* WHAT YOU WILL DO *
Write out, word for word, every line in the data below from the one containing "spôsob, ako si" to the one containing "Prečítať článok", both of them included.

* EXERCISE DATA *
—————

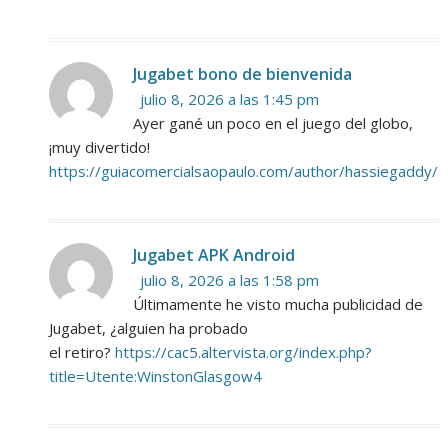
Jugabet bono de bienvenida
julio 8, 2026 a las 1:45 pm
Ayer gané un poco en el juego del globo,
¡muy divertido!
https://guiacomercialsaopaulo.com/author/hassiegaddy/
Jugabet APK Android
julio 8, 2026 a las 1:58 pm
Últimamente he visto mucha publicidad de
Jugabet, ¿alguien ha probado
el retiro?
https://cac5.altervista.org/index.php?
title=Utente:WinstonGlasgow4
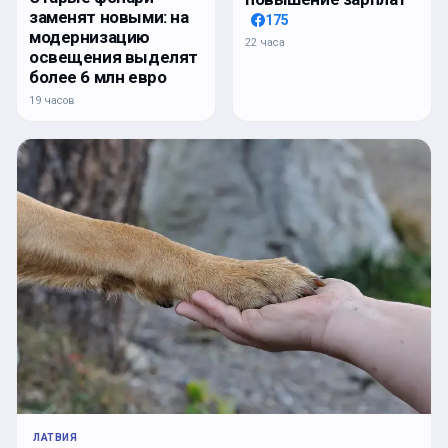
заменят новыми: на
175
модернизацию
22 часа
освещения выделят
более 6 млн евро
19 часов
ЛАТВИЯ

—————

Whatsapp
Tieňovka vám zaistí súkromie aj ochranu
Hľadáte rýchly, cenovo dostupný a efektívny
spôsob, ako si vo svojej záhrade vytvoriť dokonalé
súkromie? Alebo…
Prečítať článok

—————

* ANSWER SECTION *
spôsob, ako si vo svojej záhrade vytvoriť dokonalé
súkromie? Alebo…
Prečítať článok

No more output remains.